_Activity_
Practice item. Set the material below down again exactly, with no pictures.

_Supplied records_

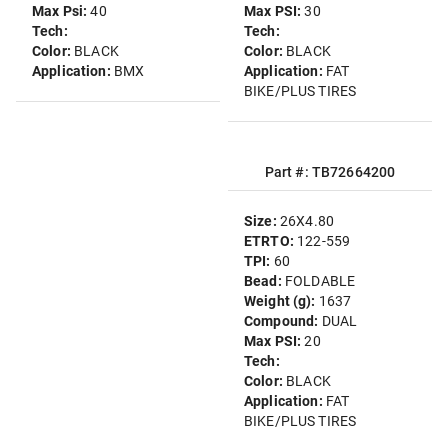
Max Psi:
40
Max PSI:
30
Tech:
Tech:
Color:
BLACK
Color:
BLACK
Application:
BMX
Application:
FAT
BIKE/PLUS TIRES
Part #: TB72664200
Size:
26X4.80
ETRTO:
122-559
TPI:
60
Bead:
FOLDABLE
Weight (g):
1637
Compound:
DUAL
Max PSI:
20
Tech:
Color:
BLACK
Application:
FAT
BIKE/PLUS TIRES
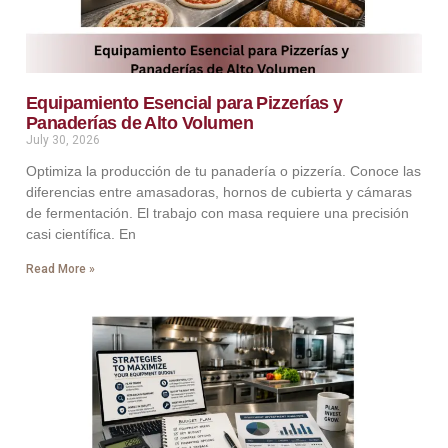
Equipamiento Esencial para Pizzerías y
Panaderías de Alto Volumen
July 30, 2026
Optimiza la producción de tu panadería o pizzería. Conoce las
diferencias entre amasadoras, hornos de cubierta y cámaras
de fermentación. El trabajo con masa requiere una precisión
casi científica. En
Read More »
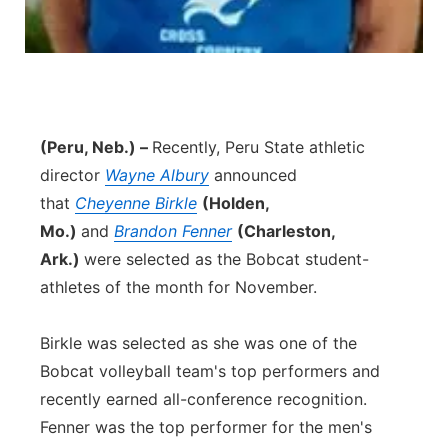
(Peru, Neb.) –
Recently, Peru State athletic
director
Wayne Albury
announced
that
Cheyenne Birkle
(Holden,
Mo.)
and
Brandon Fenner
(Charleston,
Ark.)
were selected as the Bobcat student-
athletes of the month for November.
Birkle was selected as she was one of the
Bobcat volleyball team's top performers and
recently earned all-conference recognition.
Fenner was the top performer for the men's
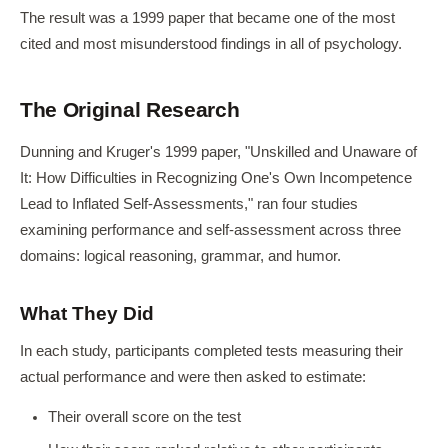
The result was a 1999 paper that became one of the most
cited and most misunderstood findings in all of psychology.
The Original Research
Dunning and Kruger's 1999 paper, "Unskilled and Unaware of
It: How Difficulties in Recognizing One's Own Incompetence
Lead to Inflated Self-Assessments," ran four studies
examining performance and self-assessment across three
domains: logical reasoning, grammar, and humor.
What They Did
In each study, participants completed tests measuring their
actual performance and were then asked to estimate:
Their overall score on the test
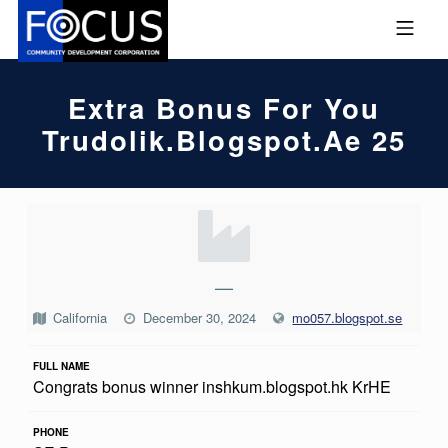
Skip to footer
Skip to main navigation
Skip to main content
MOBILE MENU
FOCUS COMMUNITY DEVEL
Extra Bonus For You
Trudolik.blogspot.ae 25
E
X
T
—
R
California
December 30, 2024
mo057.blogspot.se
A
FULL NAME
B
Congrats bonus winner inshkum.blogspot.hk KrHE
O
N
PHONE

_Answer space_
Max Psi:
40
Max PSI:
30
Tech:
Tech:
Color:
BLACK
Color:
BLACK
Application:
BMX
Application:
FAT
BIKE/PLUS TIRES
Part #: TB72664200
Size:
26X4.80
ETRTO:
122-559
TPI:
60
Bead:
FOLDABLE
Weight (g):
1637
Compound:
DUAL
Max PSI:
20
Tech:
Color:
BLACK
Application:
FAT
BIKE/PLUS TIRES
Equipamiento Esencial para Pizzerías y
Panaderías de Alto Volumen
July 30, 2026
Optimiza la producción de tu panadería o pizzería. Conoce las
diferencias entre amasadoras, hornos de cubierta y cámaras
de fermentación. El trabajo con masa requiere una precisión
casi científica. En
Read More »
(Peru, Neb.) –
Recently, Peru State athletic
director
Wayne Albury
announced
that
Cheyenne Birkle
(Holden,
Mo.)
and
Brandon Fenner
(Charleston,
Ark.)
were selected as the Bobcat student-
athletes of the month for November.
Birkle was selected as she was one of the
Bobcat volleyball team's top performers and
recently earned all-conference recognition.
Fenner was the top performer for the men's
The result was a 1999 paper that became one of the most
cited and most misunderstood findings in all of psychology.
The Original Research
Dunning and Kruger's 1999 paper, "Unskilled and Unaware of
It: How Difficulties in Recognizing One's Own Incompetence
Lead to Inflated Self-Assessments," ran four studies
examining performance and self-assessment across three
domains: logical reasoning, grammar, and humor.
What They Did
In each study, participants completed tests measuring their
actual performance and were then asked to estimate:
Their overall score on the test
Skip to footer
Skip to main navigation
Skip to main content
MOBILE MENU
FOCUS COMMUNITY DEVEL
Extra Bonus For You
Trudolik.blogspot.ae 25
E
X
T
—
R
California
December 30, 2024
mo057.blogspot.se
A
FULL NAME
B
Congrats bonus winner inshkum.blogspot.hk KrHE
O
N
PHONE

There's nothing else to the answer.